▸ **WORK INSTRUCTION**:
I'd like the data below restated word for word, with the pictures left out.

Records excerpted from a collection
★ ★ ★ ★

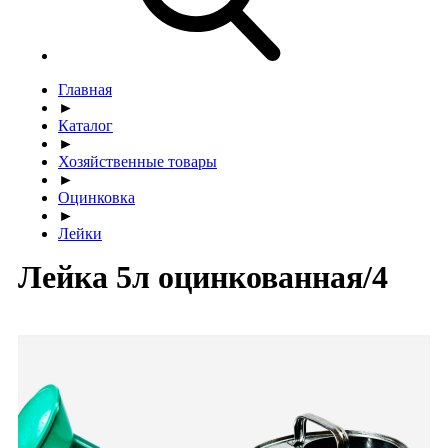
Главная
►
Каталог
►
Хозяйственные товары
►
Оцинковка
►
Лейки
Лейка 5л оцинкованная/4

★ ★ ★ ★

▸ **EXPECTED ANSWER**:
Главная
►
Каталог
►
Хозяйственные товары
►
Оцинковка
►
Лейки
Лейка 5л оцинкованная/4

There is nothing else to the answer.